Second, there are little, if any, referrals to the health club sector in order to work on basic exercise programs for persons with diabetes. Even moderate types of programming will results in dramatic drops in body weight (and fat), daily blood sugars, and A1c levels. It simply is not being done. Many in allied health scream that personal trainers and fitness instructors are not qualified to teach exercise programs for diabetes. With the advent of medical fitness over the past 20 years, this simply isn’t the case today. I would think that having a mechanism to get patients into health clubs through their health plan, or Medicare, or a revolving door policy with their physician group, would be an outstanding way to get more patients into the exercise routine.  

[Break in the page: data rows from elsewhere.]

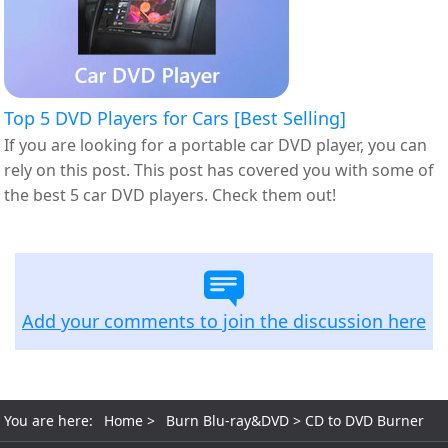
Top 5 DVD Players for Cars [Best Selling]
If you are looking for a portable car DVD player, you can
rely on this post. This post has covered you with some of
the best 5 car DVD players. Check them out!
Add your comments to join the discussion here
You are here:
Home
>
Burn Blu-ray&DVD
> CD to DVD Burner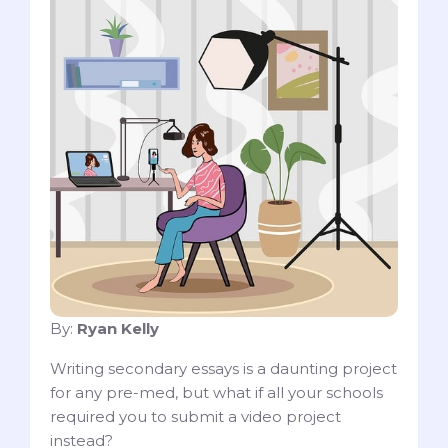
By:
Ryan Kelly
Writing secondary essays is a daunting project
for any pre-med, but what if all your schools
required you to submit a video project
instead?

Third, people who work in the fitness industry should be looking very carefully in getting diabetic persons into their facilities in their communities. This takes an effort with health club trainers, club managers and company owners to reach out to the medical community through health programs, lectures, fairs and membership discounts in order to get patients in the door.  It may even entail home exercise visits, or online coaching where patients are taught programs, and keep their exercise routines times and exercise notes. 

Lastly, the fitness industry needs to move into the technology realm and look at the effects of exercise on patients both over 3-4 weeks, but also 3-4 years. This will be done through outcomes-based software programs that can be detailed to physicians, health plans, and sports medicine journals. Once the majority of medical fitness centers and health clubs are on board, we will see a changing of the guard in terms of what Americans think is the best type of treatment program to reduce diabetes symptoms, and look at the data of how people exercise, and how many of their health risks are being reduced by a challenging and consistent exercise program. This can be done at any age, and at almost every state of diabetes — whether they are newly diagnosed, or have basic complications that they are dealing with regarding long-standing diabetes. 

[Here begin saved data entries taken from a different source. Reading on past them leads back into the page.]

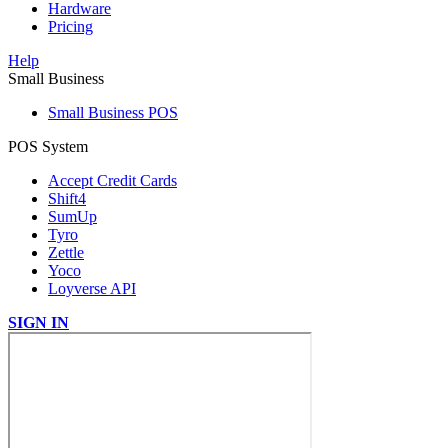
Hardware
Pricing
Help
Small Business
Small Business POS
POS System
Accept Credit Cards
Shift4
SumUp
Tyro
Zettle
Yoco
Loyverse API
SIGN IN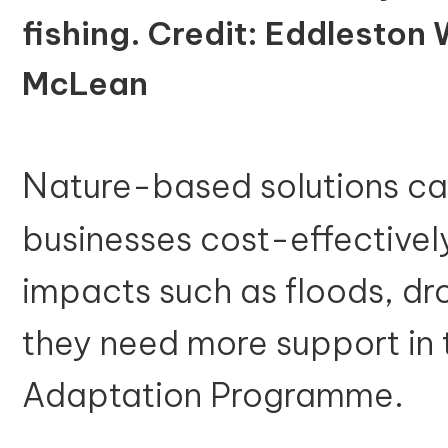
fishing. Credit: Eddleston 
McLean
N
ature-based solutions c
businesses cost-effective
impacts such as floods, d
they need more support in 
Adaptation Programme.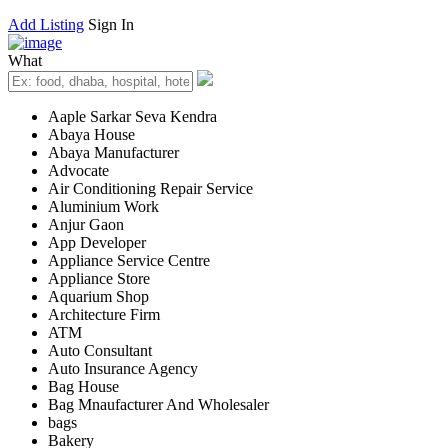
Add Listing
Sign In
What
Aaple Sarkar Seva Kendra
Abaya House
Abaya Manufacturer
Advocate
Air Conditioning Repair Service
Aluminium Work
Anjur Gaon
App Developer
Appliance Service Centre
Appliance Store
Aquarium Shop
Architecture Firm
ATM
Auto Consultant
Auto Insurance Agency
Bag House
Bag Mnaufacturer And Wholesaler
bags
Bakery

It is time to embrace exercise as part of a diabetes prevention and reduction strategy.  If not, in 20 years we will probably see the epidemic at such a high level, that a good portion of Americans will not be able to work due to their complications.  The costs to society will be even higher than they are now. It’s a risk we don’t need to take, because of the untapped market of over 31,000 health clubs in the US, there is virtually no reason not to engage in exercise. It would seem that our nation’s health depends on our next steps – literally. 


Eric Durak is President of MedHealthFit – a health care education and consulting company in Santa Barbara, CA. A 25 year veteran of the health and fitness industry, he has worked in health clubs, medical research, continuing education, and business development. Among his programs include The Cancer Fit-CARE Program, Exercise Medicine, The Insurance Reimbursement Guide, and Wellness @ Home Series for home care wellness.